Por
resolución judicial, un químico farmacéutico que fue despedido del
Hospital de Porvenir por “salud incompatible” tendrá que ser
reincorporado. La Corte de Apelaciones de Punta Arenas acogió su recurso
de protección y ordenó que el Servicio de Salud de Magallanes le pague
todas las remuneraciones que ha dejado de percibir.
El profesional estuvo
con licencia médica desde comienzos de 2020 por un problema familiar.

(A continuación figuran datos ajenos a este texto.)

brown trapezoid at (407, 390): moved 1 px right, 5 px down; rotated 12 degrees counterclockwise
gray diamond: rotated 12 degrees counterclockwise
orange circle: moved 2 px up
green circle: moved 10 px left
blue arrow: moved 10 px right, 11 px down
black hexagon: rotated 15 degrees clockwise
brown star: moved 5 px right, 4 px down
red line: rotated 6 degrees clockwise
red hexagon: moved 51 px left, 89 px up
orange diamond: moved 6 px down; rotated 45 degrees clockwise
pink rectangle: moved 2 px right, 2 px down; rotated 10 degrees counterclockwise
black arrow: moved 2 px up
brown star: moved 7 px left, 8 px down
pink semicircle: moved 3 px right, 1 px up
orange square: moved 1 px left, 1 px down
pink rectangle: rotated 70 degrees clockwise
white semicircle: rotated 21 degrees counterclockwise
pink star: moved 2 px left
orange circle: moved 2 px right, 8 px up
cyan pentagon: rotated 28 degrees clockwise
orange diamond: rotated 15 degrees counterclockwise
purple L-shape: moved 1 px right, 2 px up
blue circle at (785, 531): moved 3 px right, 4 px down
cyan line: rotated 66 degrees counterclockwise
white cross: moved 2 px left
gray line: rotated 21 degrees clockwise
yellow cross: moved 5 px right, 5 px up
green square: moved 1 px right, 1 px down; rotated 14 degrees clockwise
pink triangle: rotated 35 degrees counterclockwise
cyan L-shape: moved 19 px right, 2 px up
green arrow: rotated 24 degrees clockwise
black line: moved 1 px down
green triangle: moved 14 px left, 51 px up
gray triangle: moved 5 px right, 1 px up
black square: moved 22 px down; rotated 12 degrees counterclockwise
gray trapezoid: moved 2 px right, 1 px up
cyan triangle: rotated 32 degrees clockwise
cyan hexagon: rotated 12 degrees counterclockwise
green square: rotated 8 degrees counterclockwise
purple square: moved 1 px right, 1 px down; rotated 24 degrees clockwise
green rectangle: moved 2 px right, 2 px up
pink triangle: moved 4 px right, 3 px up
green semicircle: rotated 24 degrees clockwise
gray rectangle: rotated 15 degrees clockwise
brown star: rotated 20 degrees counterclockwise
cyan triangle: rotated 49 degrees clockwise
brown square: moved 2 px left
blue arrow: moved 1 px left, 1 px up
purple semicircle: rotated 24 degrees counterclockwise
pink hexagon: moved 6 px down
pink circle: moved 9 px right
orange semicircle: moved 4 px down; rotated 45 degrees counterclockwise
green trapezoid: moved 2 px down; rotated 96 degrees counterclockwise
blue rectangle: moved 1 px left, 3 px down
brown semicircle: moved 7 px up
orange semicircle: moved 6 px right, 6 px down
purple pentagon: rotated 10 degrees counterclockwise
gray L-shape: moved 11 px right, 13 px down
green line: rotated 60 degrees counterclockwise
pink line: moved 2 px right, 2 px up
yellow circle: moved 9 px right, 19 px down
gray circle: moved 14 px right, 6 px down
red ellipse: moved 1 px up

Su hija presentó una malformación en el cerebro durante su gestación y
debió ser atendida por profesionales en Santiago. Una vez que nació,
permaneció hospitalizada durante seis meses en hospitales de la Región
de Valparaíso.
La
bebé fue dada de alta en el hospital, pero el equipo médico no autorizó
su traslado a Magallanes por su delicado estado de salud. A fines del
2020 ingresó a la Teletón para lograr un desarrollo sicomotor apropiado
para su edad.
Según
su recurso de protección, el padre “entiende que producto de su
ausencia se tuviera que buscar otra química farmacéutica para ayudar en
la gestión del área de farmacia, pero su situación familiar fue
extremadamente difícil, ya que su hija corría riesgo vital”.
Las
licencias médicas que se extendieron durante el 2020 y 2021 superaron
ampliamente el límite de los seis meses continuos o discontinuos. Por
ello, el Servicio de Salud de Magallanes, declaró vacante el cargo del
recurrente por salud incompatible.
Mediante
un informe evacuado al tribunal de alzada, el servicio de salud
argumentó que actuaron apegados a la ley y que la vacancia incluso fue
aprobada por la Contraloría Regional de Magallanes.
La
sala compuesta por el ministro Marcos Kusanovic, el fiscal judicial
Pablo Miño y la abogada integrante Carmen González estuvo a cargo de
resolver el asunto. Por unanimidad, los magistrados se inclinaron por la
posición del funcionario y acogieron su recurso de protección.
Según
la sentencia, el servicio de salud está habilitado para desvincular a
sus funcionarios por salud incompatible. Sin embargo, en este caso no
precisaron qué condiciones de salud le impiden al recurrente desempeñar
su cargo.
De
acuerdo al fallo, el despido “es arbitrario al no contener
fundamentación para tomar tal decisión, lo que deja en la indefensión al
funcionario, ya que éste no puede saber cuál es la razón por la que se
declara que tiene una salud incompatible con el cargo”.
Ahora,
el servicio está obligado a reincorporar al químico farmacéutico en sus
funciones y pagarle todas las remuneraciones que corresponden entre la
fecha de separación y su efectivo reingreso.